The limitations of the study lies in the small retrospective design and the sample volume. In addition, surveys such as this study inevitably have a certain degree of choice, because the treatment of diabetes foot is very complicated, and there are many obstacles to the indication.
Considering the importance of surgeon’s experience and technical proficiency in obtaining good flap effects, how to achieve a good postoperative effect in a certain study is also a challenge to different doctors.

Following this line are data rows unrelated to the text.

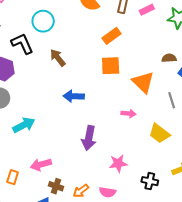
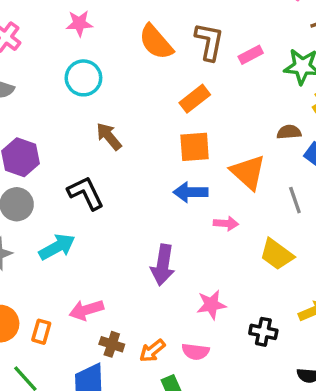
black L-shape: (22, 44) -> (86, 193), moved
blue arrow: (74, 96) -> (191, 192), moved

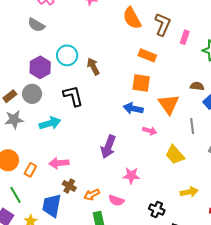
pink rectangle: (251, 55) -> (185, 37), turned -56
cyan circle: (83, 78) -> (67, 55), moved
orange rectangle: (195, 99) -> (147, 55), turned 48
black cross: (263, 332) -> (157, 210), moved

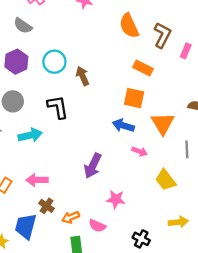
purple hexagon: (40, 67) -> (16, 62), moved

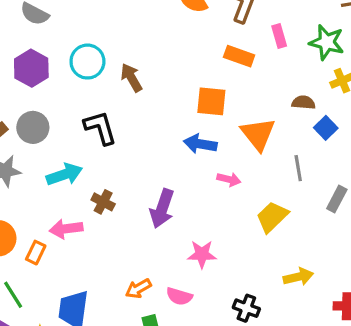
pink rectangle: (186, 51) -> (279, 36), moved, turned -32
orange rectangle: (143, 68) -> (239, 56), moved
pink arrow: (37, 180) -> (66, 229), moved
yellow trapezoid: (166, 180) -> (272, 217), turned 90
brown cross: (47, 206) -> (103, 202), moved

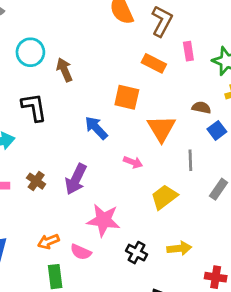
blue arrow: (200, 144) -> (96, 128), moved, turned 30
brown cross: (103, 202) -> (36, 181), moved
pink star: (202, 254) -> (103, 220), size x1.4
black cross: (246, 308) -> (136, 253), moved

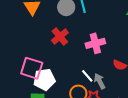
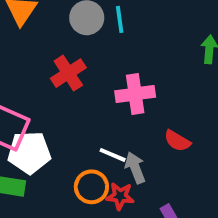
white line: (87, 76) -> (113, 155), turned -32

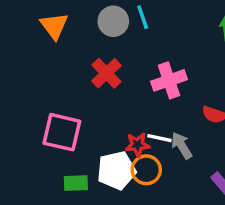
white pentagon: (29, 153) -> (116, 170), moved
red star: (120, 196) -> (137, 145), moved

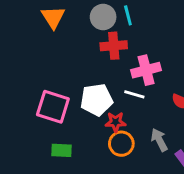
red cross: (106, 73) -> (114, 46), moved, turned 35
white line: (159, 138) -> (134, 94), moved
gray arrow: (182, 146) -> (159, 140), moved
white pentagon: (116, 170) -> (97, 100), moved

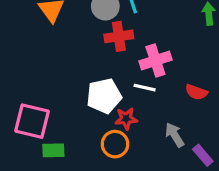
pink square: (53, 107) -> (32, 121), moved
orange circle: (121, 144) -> (115, 144), moved
green rectangle: (62, 150) -> (53, 150), moved

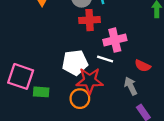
red star: (126, 119) -> (90, 81), size x1.6
gray arrow: (175, 135) -> (131, 86), moved
green rectangle: (53, 150) -> (41, 92), moved

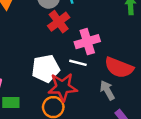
red cross: (90, 20) -> (59, 22), turned -30
red semicircle: (143, 66) -> (119, 68), size x1.6

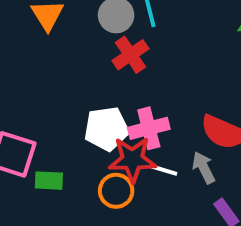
pink cross: (87, 42) -> (149, 128), moved
white line: (78, 63) -> (163, 170), moved

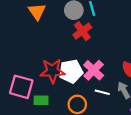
pink cross: (149, 128) -> (94, 70), turned -30
red star: (132, 160) -> (52, 71), moved

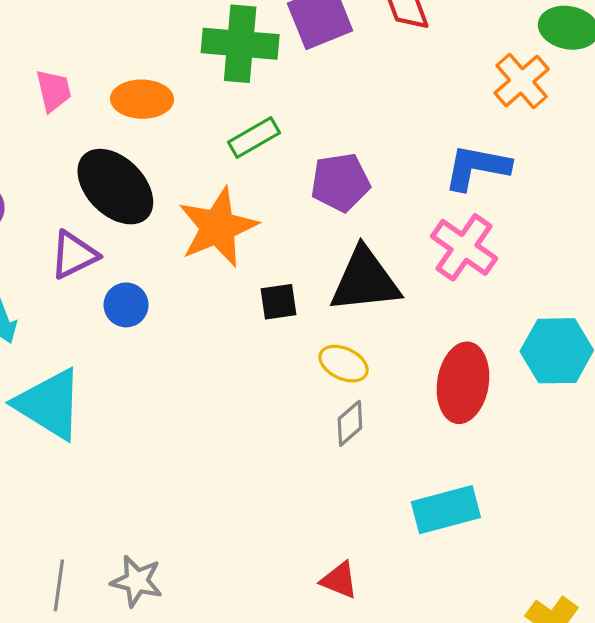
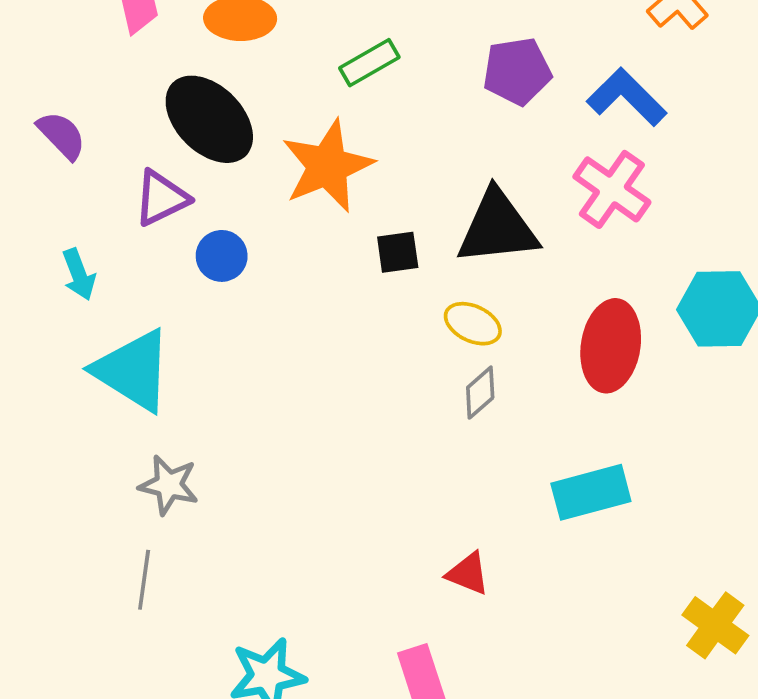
blue L-shape: (477, 167) -> (627, 97), turned 34
purple pentagon: (340, 182) -> (517, 71), moved
gray star: (137, 581) -> (169, 485), moved

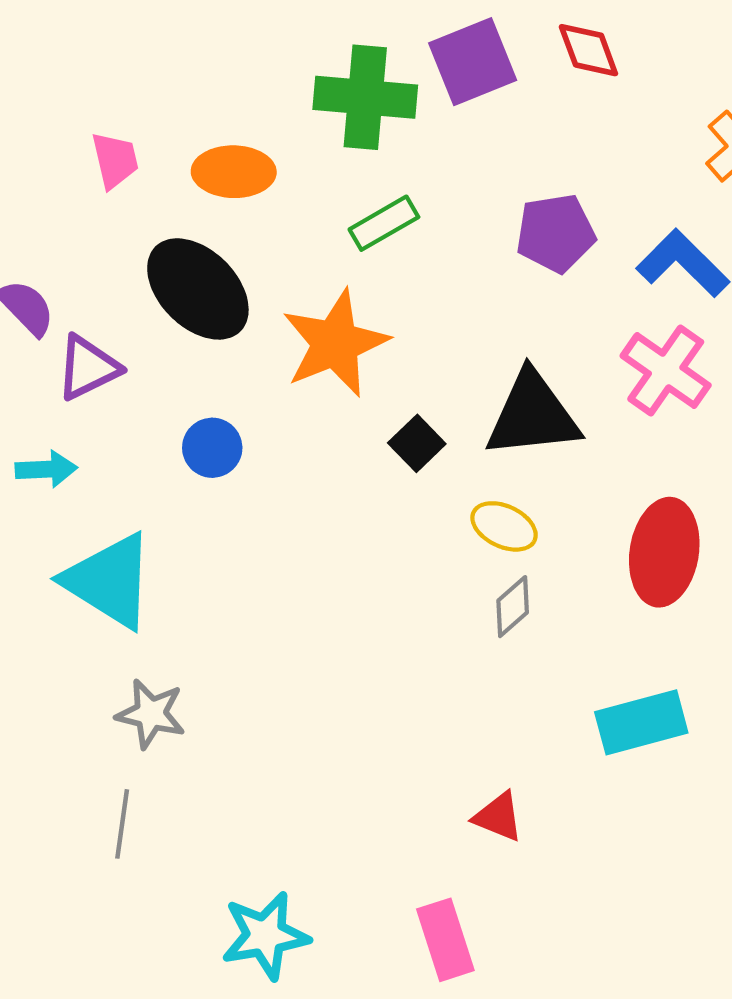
purple triangle: (161, 198) -> (88, 368), moved
black square: (398, 252) -> (417, 443), turned -36
cyan arrow: (79, 274) -> (46, 469), turned -72

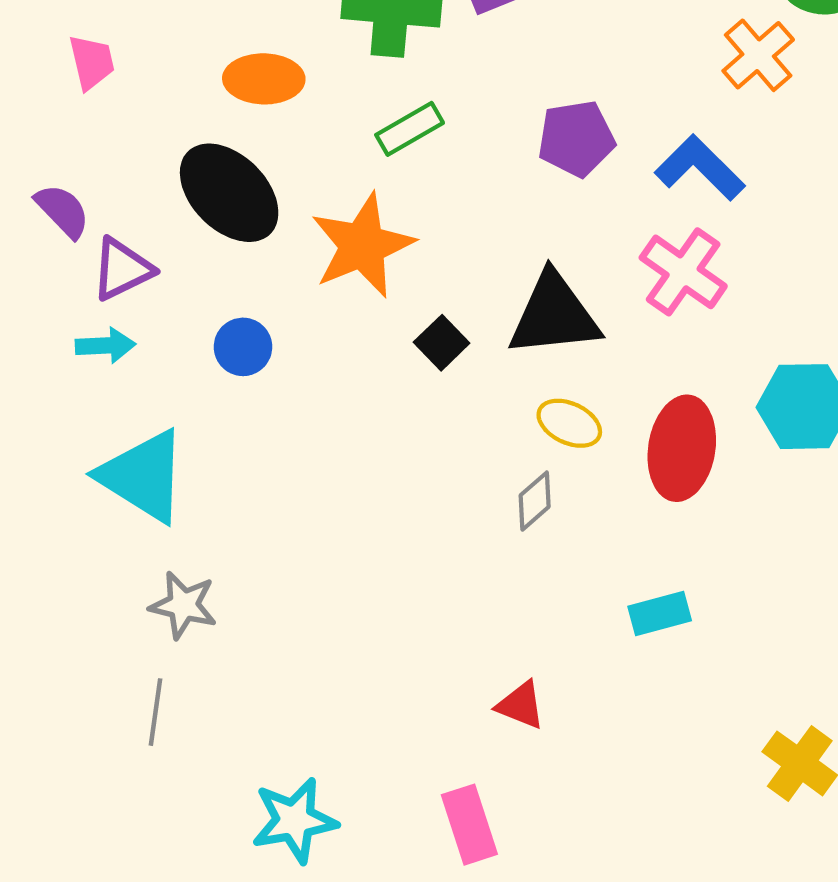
pink trapezoid: (115, 160) -> (92, 62), moved
cyan arrow: (46, 469) -> (106, 345), moved
yellow ellipse: (504, 526) -> (569, 423), moved
cyan rectangle: (641, 722) -> (660, 613), size x0.7

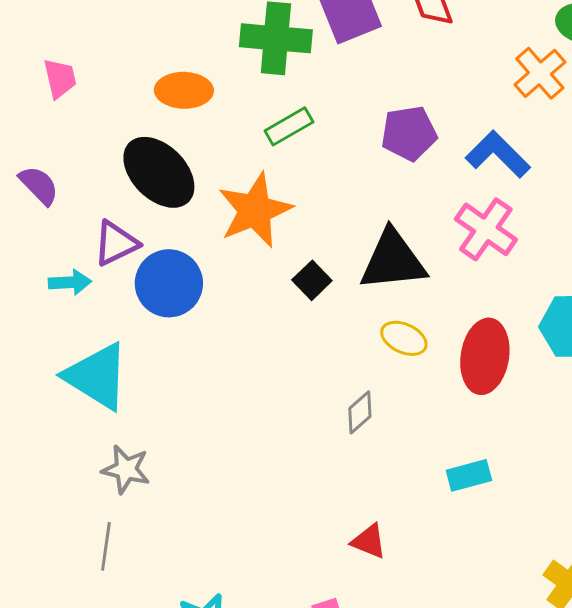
purple triangle: (122, 269) -> (116, 243), moved
blue circle: (243, 347) -> (169, 283), size x1.6
gray diamond: (535, 501) -> (360, 412), moved

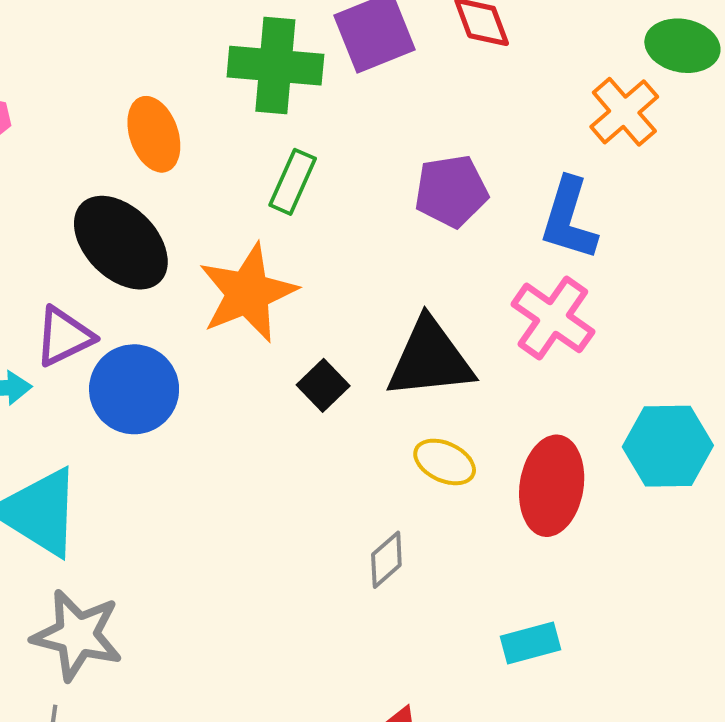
orange ellipse: (184, 90) -> (154, 134), turned 70
green rectangle: (289, 126) -> (293, 182), turned -36
blue L-shape: (498, 154) -> (569, 219), turned -118
gray star: (126, 469) -> (77, 635), size x1.4

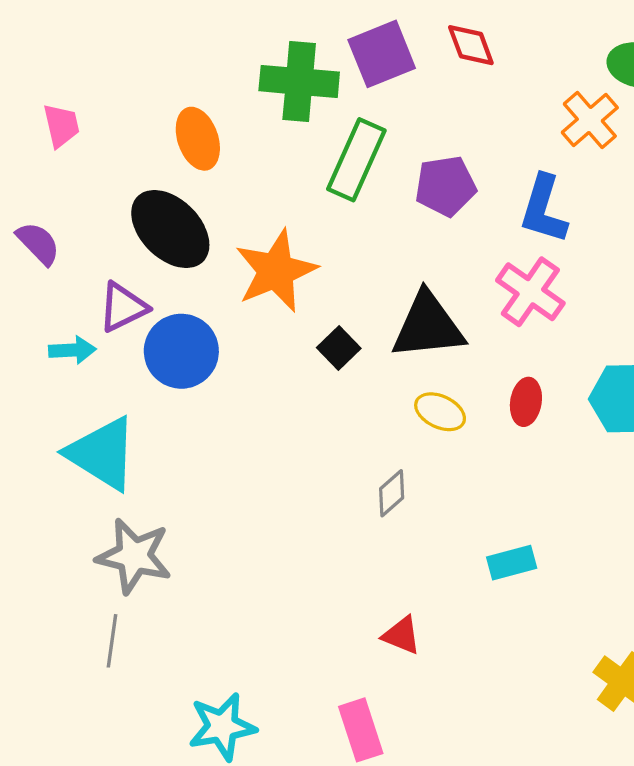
green rectangle: (293, 182) -> (356, 160), moved, size x1.5
red ellipse: (552, 486) -> (526, 402), moved, size x0.6

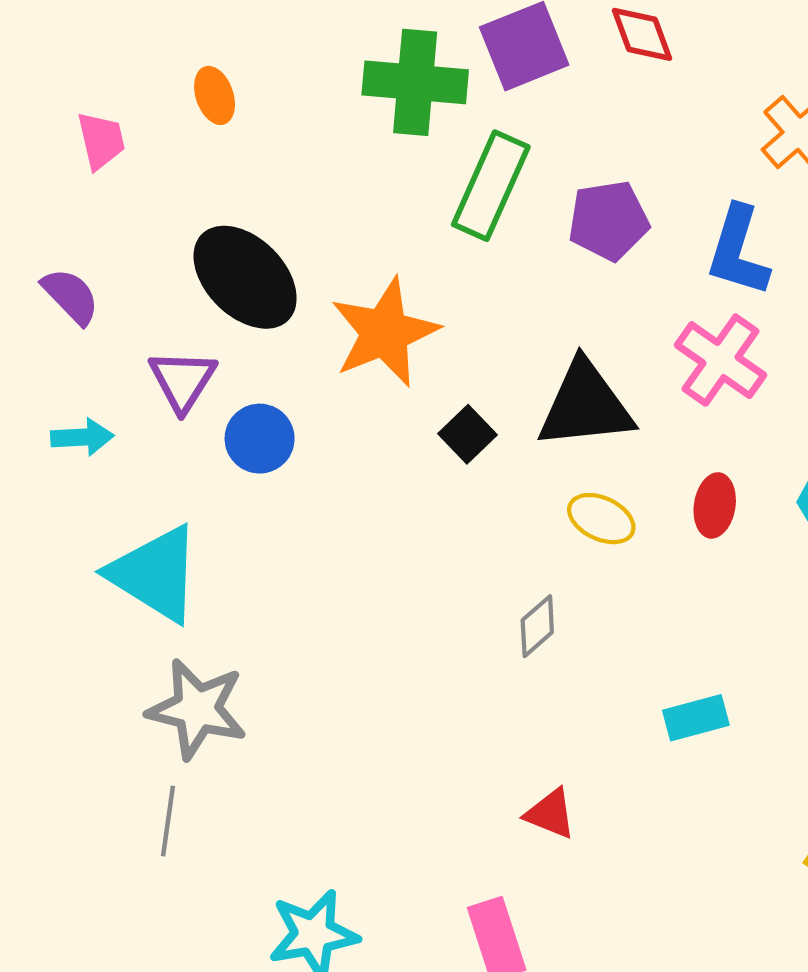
orange ellipse: (198, 139) -> (215, 95), moved, size x0.7
purple triangle: (123, 307) -> (183, 380), turned -32
cyan arrow: (72, 350) -> (82, 437), moved
blue circle: (181, 351) -> (260, 439), size x0.7

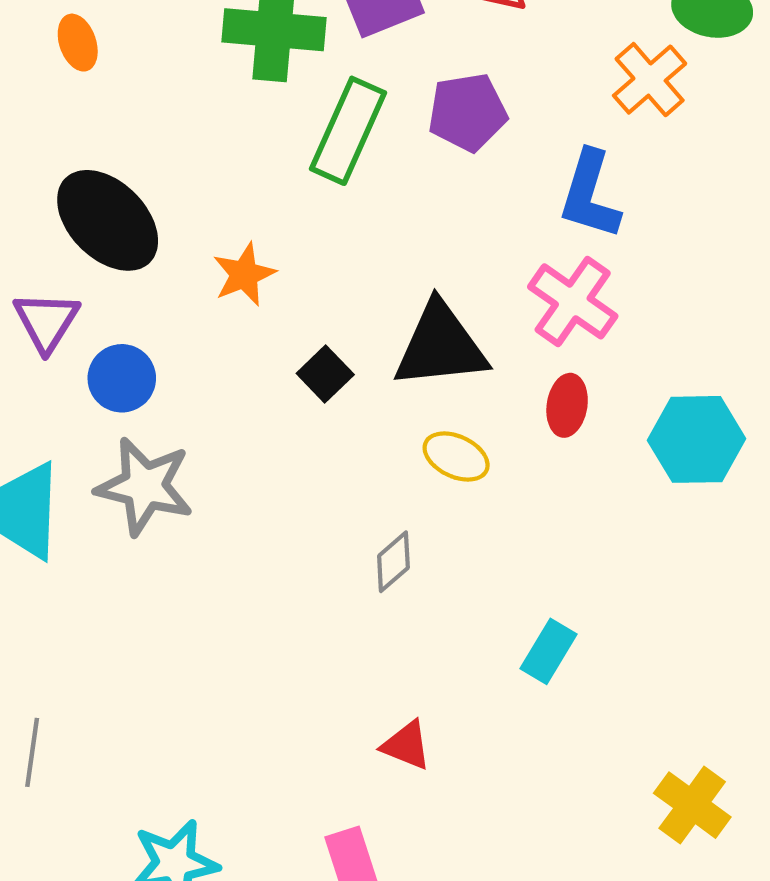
purple pentagon: (609, 220) -> (467, 112), moved
orange star: (385, 332) -> (244, 274), size x0.6
red ellipse: (715, 505) -> (567, 405), moved
gray star: (197, 709) -> (145, 486), moved
cyan rectangle: (696, 718) -> (549, 651), turned -44

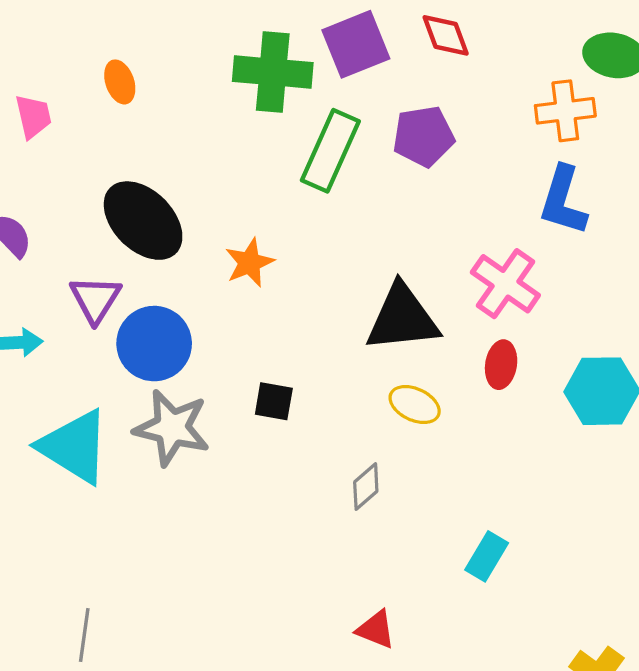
orange cross: (650, 80) -> (565, 111), turned 34
blue L-shape: (590, 195) -> (563, 201), moved
black square: (325, 374) -> (274, 401), moved, turned -36
blue circle: (122, 378) -> (154, 344), size x1.4

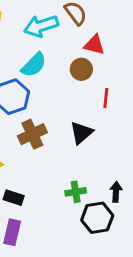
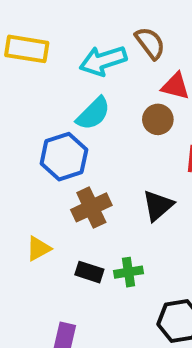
green cross: (76, 192) -> (129, 272), moved
black rectangle: (14, 198) -> (89, 272), moved

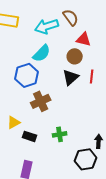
black triangle: (158, 206) -> (71, 77), moved
black rectangle: (89, 272) -> (30, 136), moved

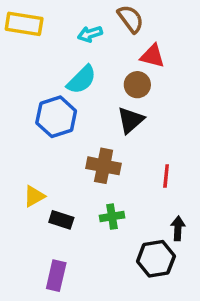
cyan arrow: (47, 26) -> (90, 34), size x0.6
red line: (92, 76) -> (166, 176), moved
brown cross: (41, 101) -> (104, 166), moved, turned 36

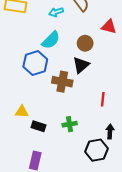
red triangle: (153, 56) -> (109, 27), moved
brown cross: (104, 166) -> (62, 82), moved
yellow triangle: (34, 196) -> (22, 112), turned 32

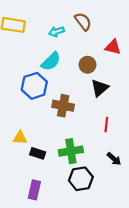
black triangle: (81, 65) -> (100, 88), moved
green cross: (70, 124) -> (71, 151), size x1.5
black arrow: (110, 131) -> (114, 159), turned 128
black hexagon: (97, 150) -> (81, 179), moved

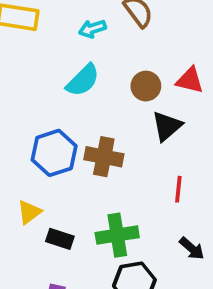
red triangle: (113, 47) -> (190, 80), moved
blue hexagon: (34, 86) -> (54, 153), moved
yellow triangle: (20, 138) -> (29, 212), turned -40

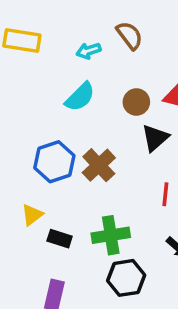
brown cross: (104, 157) -> (99, 165), turned 36

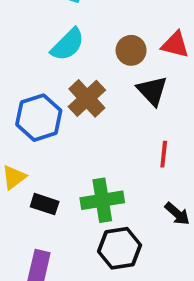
black triangle: (155, 138) -> (152, 91), turned -32
brown cross: (99, 165) -> (87, 98), moved

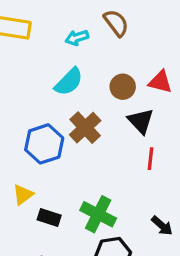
red line: (164, 154) -> (150, 159), moved
green cross: (102, 200) -> (98, 214), turned 36

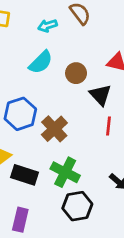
brown circle: (123, 87) -> (76, 73), moved
brown cross: (85, 128) -> (54, 129), moved
black rectangle: (49, 218) -> (24, 175), size x1.4

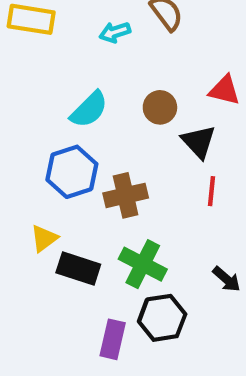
cyan semicircle: (41, 62) -> (89, 110), moved
brown cross: (54, 129) -> (126, 195), turned 30
purple rectangle: (20, 220) -> (113, 339), moved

More and more positive results of the research feedback of micro -surgery in diabetic foot micro -surgery have greatly alleviated the concerns of the failed to open the micro -opening opening in diabetic people. Therefore, the ability to achieve the final closing of the wound while retaining the bilateral function makes the micro -surgical rescue the ideal choice for the damaged limbs of diabetic patients.
<!-2586: Diabetic terminal page
However, since so far, the clear treatment of these patients is mainly limited to amputation of vascular or orthopedic surgery, and micro -surgical treatment has not yet become a conventional wound care method. In addition, early treatment is usually driven by drugs and internal secretions, and subsequent surgical therapy depends to a large extent depending on the referral mode and doctors. Therefore, the researchers believe that it is important that micro -surgeons should spread the benefits of conventional referrals to their colleagues early during the nursing process. In the case of promoting multi -disciplinary diabetic limbs, researchers are optimistic that on the basis of the crowd, it can significantly improve an amputation -free survival rate.
Multiple diabetes and poor blood glucose control are the risk factors of amputation after the limb surgery of ionized dermal flap limbs, but still have the opportunity to successfully protect their limbs.
In plastic surgery, the situation of diabetic patients that have no healing wounds is through early installation of prosthetic limb and positive rehabilitation training, or the method of multi -step reconstruction or amputation. There have been controversy. Considering the financial, medical, and social impacts of these two ways of nursing, accurate risk stratification and patient selection are essential. Through reporting the first large -scale micro -surgical surgery series dedicated to amputation risk assessment, researchers hope to improve the decision -making period of perioperative surgery and optimize the quality of life of patients.